**WHAT YOU NEED TO DO:**
Please output the listing exactly as it stands, but omit any images.

******************************

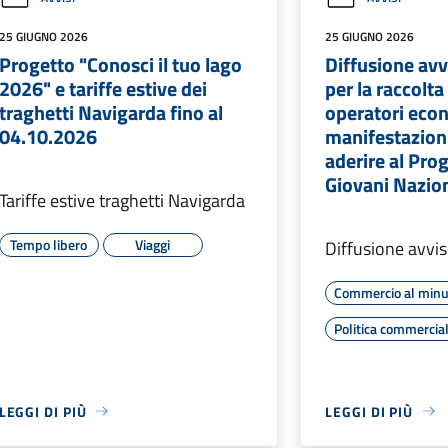
25 GIUGNO 2026
25 GIUGNO 2026
Progetto "Conosci il tuo lago
Diffusione avv
2026" e tariffe estive dei
per la raccolta 
traghetti Navigarda fino al
operatori econ
04.10.2026
manifestazioni
aderire al Pr
Giovani Nazio
Tariffe estive traghetti Navigarda
Tempo libero
Viaggi
Diffusione avvis
Commercio al minu
Politica commercia
LEGGI DI PIÙ
LEGGI DI PIÙ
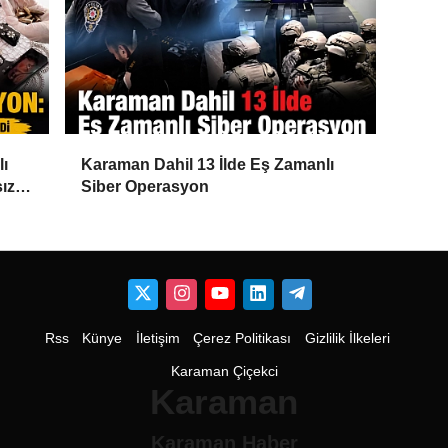
lı
Karaman Dahil 13 İlde Eş Zamanlı
ız
Siber Operasyon
Rss
Künye
İletişim
Çerez Politikası
Gizlilik İlkeleri
Karaman Çiçekci
Karaman
Karaman Haber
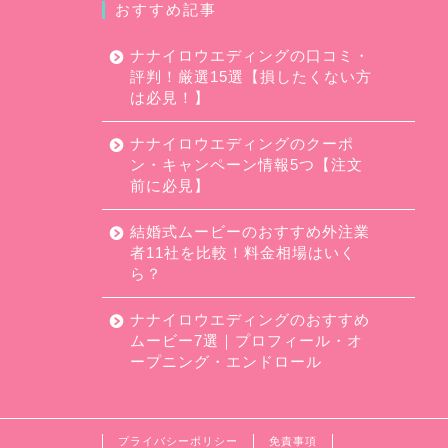
おすすめ記事
ナナイロウエディングの口コミ・
評判！厳選15選【損したくない方
は必見！】
ナナイロウエディングのクーポ
ン・キャンペーン情報5つ【注文
前に必見】
結婚式ムービーのおすすめ外注業
者11社を比較！料金相場はいく
ら？
ナナイロウエディングのおすすめ
ムービー7選｜プロフィール・オ
ープニング・エンドロール
プライバシーポリシー
免責事項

******************************

**SOLUTION:**
25 GIUGNO 2026
25 GIUGNO 2026
Progetto "Conosci il tuo lago
Diffusione avv
2026" e tariffe estive dei
per la raccolta 
traghetti Navigarda fino al
operatori econ
04.10.2026
manifestazioni
aderire al Pr
Giovani Nazio
Tariffe estive traghetti Navigarda
Tempo libero
Viaggi
Diffusione avvis
Commercio al minu
Politica commercia
LEGGI DI PIÙ
LEGGI DI PIÙ
lı
Karaman Dahil 13 İlde Eş Zamanlı
ız
Siber Operasyon
Rss
Künye
İletişim
Çerez Politikası
Gizlilik İlkeleri
Karaman Çiçekci
Karaman
Karaman Haber
おすすめ記事
ナナイロウエディングの口コミ・
評判！厳選15選【損したくない方
は必見！】
ナナイロウエディングのクーポ
ン・キャンペーン情報5つ【注文
前に必見】
結婚式ムービーのおすすめ外注業
者11社を比較！料金相場はいく
ら？
ナナイロウエディングのおすすめ
ムービー7選｜プロフィール・オ
ープニング・エンドロール
プライバシーポリシー
免責事項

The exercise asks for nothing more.